(Exercise aim): The required result is every line of the records that includes "двигатель".

(Excerpted data):
'''
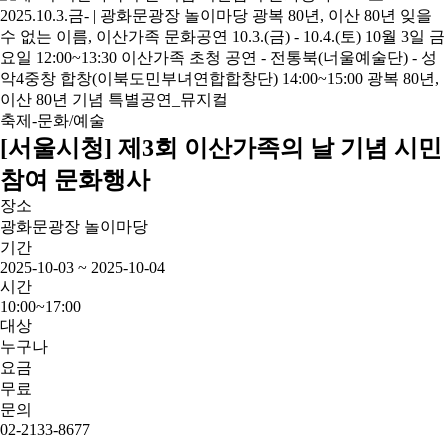
축제-문화/예술
[서울시청] 제3회 이산가족의 날 기념 시민
참여 문화행사
장소
광화문광장 놀이마당
기간
2025-10-03 ~ 2025-10-04
시간
10:00~17:00
대상
누구나
요금
무료
문의
02-2133-8677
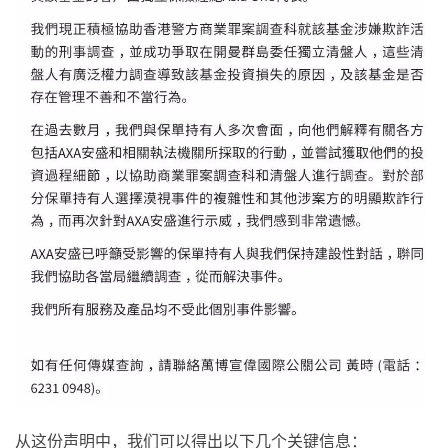
从这份声明中，我们可以得出以下几个关键信息：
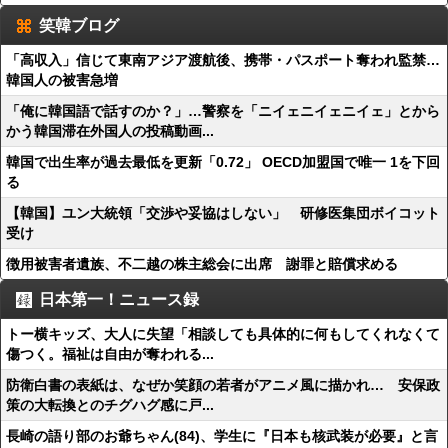
笑韓ブログ
「高収入」信じて東南アジア渡航後、携帯・パスポート奪われ監禁…
韓国人の被害急増
「俺に韓国語で話すのか？」…警察を「ニイェニイェニイェ」とから
かう韓国滞在外国人の投稿動画...
韓国で出生率が過去最低を更新「0.72」 OECD加盟国で唯一 1を下回
る
【韓国】ユン大統領「交渉や妥協はしない」 研修医集団ボイコット
受け
徴用被害者遺族、不二越の株主総会に出席 謝罪と賠償求める
日本第一！ニュース録
トー横キッズ、大人に失望「相談しても具体的に何もしてくれなくて
傷つく。福祉は自由が奪われる...
防衛白書の表紙は、なぜか笑顔の若者がアニメ風に描かれ… 安保政
策の大転換とのチグハグ感に戸...
長崎の語り部のお爺ちゃん(84)、学生に『日本も核武装が必要』と言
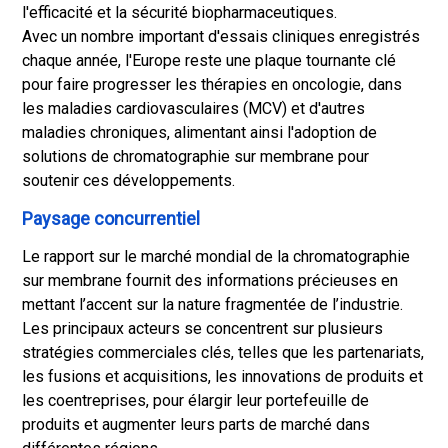
l'efficacité et la sécurité biopharmaceutiques.
Avec un nombre important d'essais cliniques enregistrés
chaque année, l'Europe reste une plaque tournante clé
pour faire progresser les thérapies en oncologie, dans
les maladies cardiovasculaires (MCV) et d'autres
maladies chroniques, alimentant ainsi l'adoption de
solutions de chromatographie sur membrane pour
soutenir ces développements.
Paysage concurrentiel
Le rapport sur le marché mondial de la chromatographie
sur membrane fournit des informations précieuses en
mettant l’accent sur la nature fragmentée de l’industrie.
Les principaux acteurs se concentrent sur plusieurs
stratégies commerciales clés, telles que les partenariats,
les fusions et acquisitions, les innovations de produits et
les coentreprises, pour élargir leur portefeuille de
produits et augmenter leurs parts de marché dans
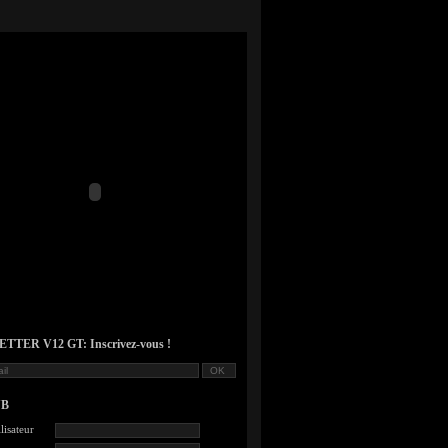
TER V12 GT: Inscrivez-vous !
UB
lisateur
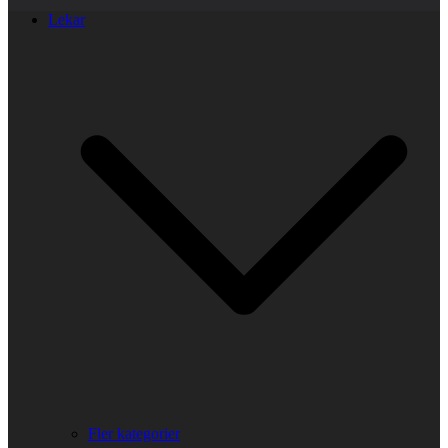
Lekar
Fler kategorier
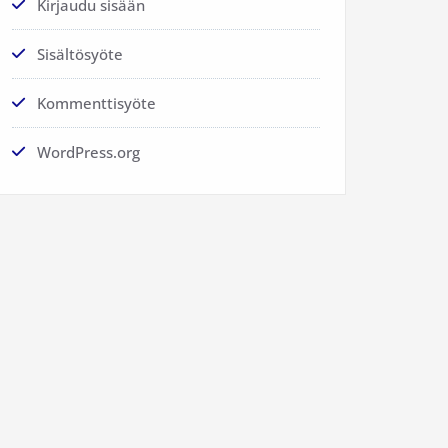
Kirjaudu sisään
Sisältösyöte
Kommenttisyöte
WordPress.org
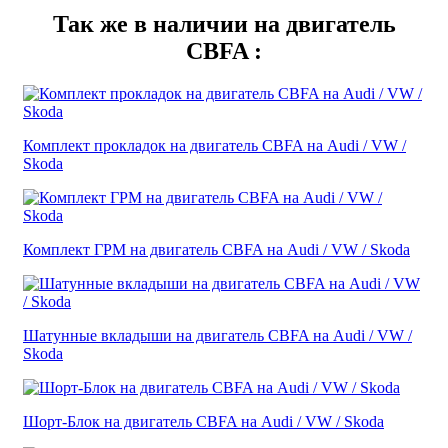
Так же в наличии на двигатель
CBFA :
Комплект прокладок на двигатель CBFA на Audi / VW /
Skoda
Комплект ГРМ на двигатель CBFA на Audi / VW / Skoda
Шатунные вкладыши на двигатель CBFA на Audi / VW /
Skoda
Шорт-Блок на двигатель CBFA на Audi / VW / Skoda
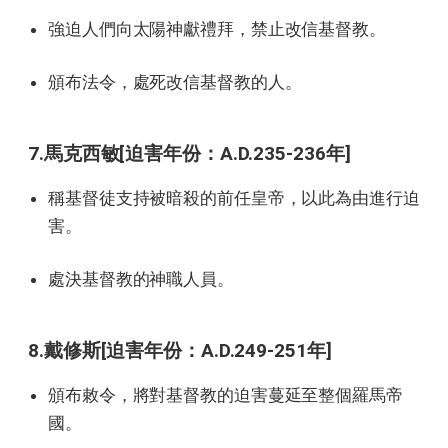
強迫人們向太陽神獻禮拜，禁止改信基督教。
頒布法令，處死改信基督教的人。
7.馬克西敏[迫害年份：A.D.235-236年]
稱基督徒支持被暗殺的前任皇帝，以此為由進行迫
害。
處決基督教的神職人員。
8.戴修斯[迫害年份：A.D.249-251年]
頒布敕令，將對基督教的迫害蔓延至整個羅馬帝
國。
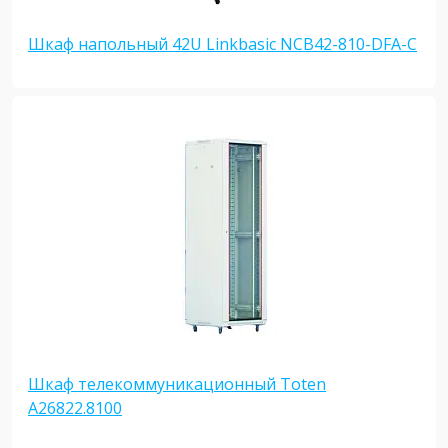
Шкаф напольный 42U Linkbasic NCB42-810-DFA-C
Шкаф телекоммуникационный Toten
A26822.8100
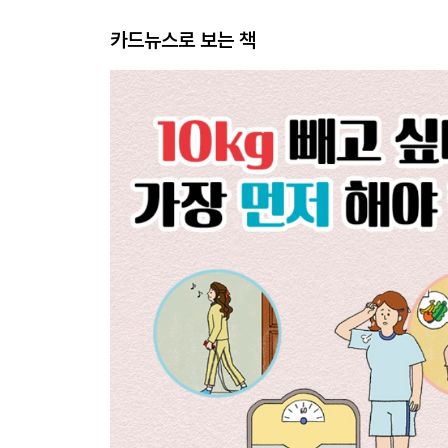
카드뉴스로 보는 책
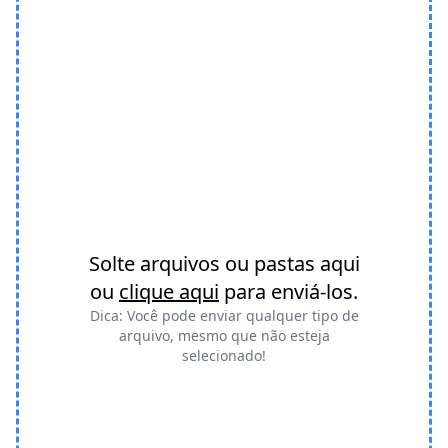
Solte arquivos ou pastas aqui
ou
clique aqui
para enviá-los.
Dica: Você pode enviar qualquer tipo de
arquivo, mesmo que não esteja
selecionado!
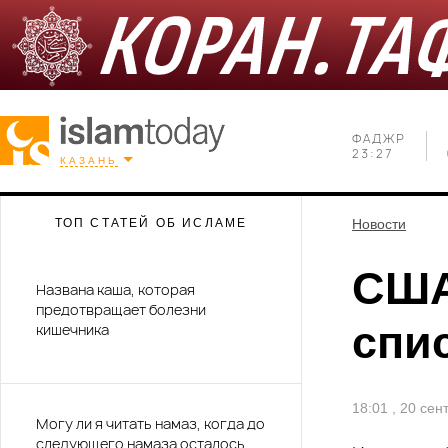
ФАДЖР
23:27
КАЗАНЬ
ТОП СТАТЕЙ ОБ ИСЛАМЕ
Новости
США
Названа каша, которая
предотвращает болезни
спи
кишечника
18:01 , 20 се
Могу ли я читать намаз, когда до
следующего намаза осталось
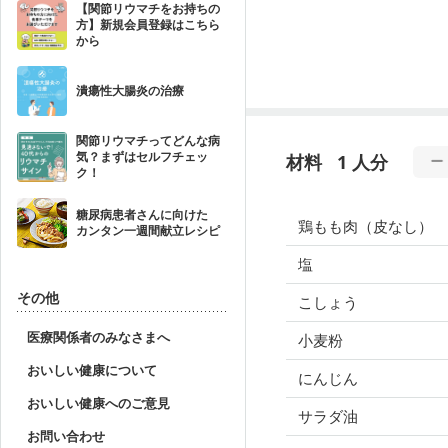
【関節リウマチをお持ちの
方】新規会員登録はこちら
から
潰瘍性大腸炎の治療
関節リウマチってどんな病
気？まずはセルフチェッ
材料
1 人分
ク！
糖尿病患者さんに向けた
鶏もも肉（皮なし）
カンタン一週間献立レシピ
塩
その他
こしょう
医療関係者のみなさまへ
小麦粉
おいしい健康について
にんじん
おいしい健康へのご意見
サラダ油
お問い合わせ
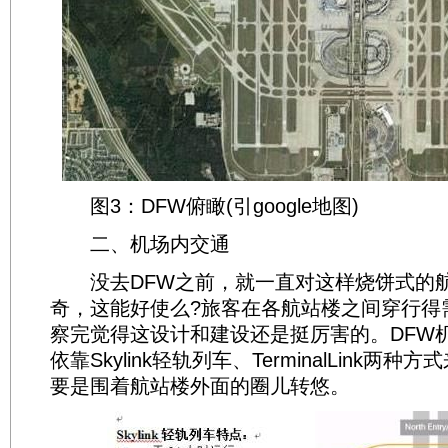
图3：DFW俯瞰(引google地图)
二、机场内交通
没去DFW之前，就一直对这样烧饼式的
奇，这能好使么?旅客在各航站楼之间穿行得
察完觉得这设计和建设还是挺厉害的。DFW
依靠Skylink轻轨列车、TerminalLink两种方式
要是围着航站楼外面的圈儿转悠。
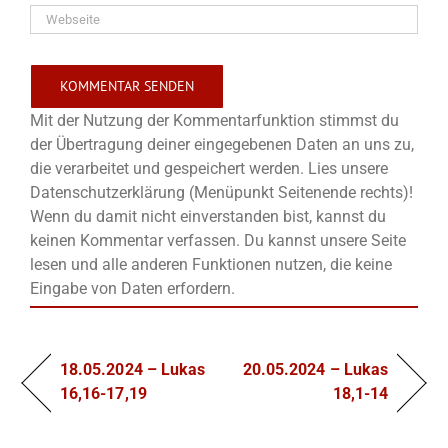
Mit der Nutzung der Kommentarfunktion stimmst du
der Übertragung deiner eingegebenen Daten an uns zu,
die verarbeitet und gespeichert werden. Lies unsere
Datenschutzerklärung (Menüpunkt Seitenende rechts)!
Wenn du damit nicht einverstanden bist, kannst du
keinen Kommentar verfassen. Du kannst unsere Seite
lesen und alle anderen Funktionen nutzen, die keine
Eingabe von Daten erfordern.
18.05.2024 – Lukas
20.05.2024 – Lukas
16,16-17,19
18,1-14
'''
(Response to the task):
Так же в наличии на двигатель
Комплект прокладок на двигатель CBFA на Audi / VW /
Комплект ГРМ на двигатель CBFA на Audi / VW / Skoda
Шатунные вкладыши на двигатель CBFA на Audi / VW /
Шорт-Блок на двигатель CBFA на Audi / VW / Skoda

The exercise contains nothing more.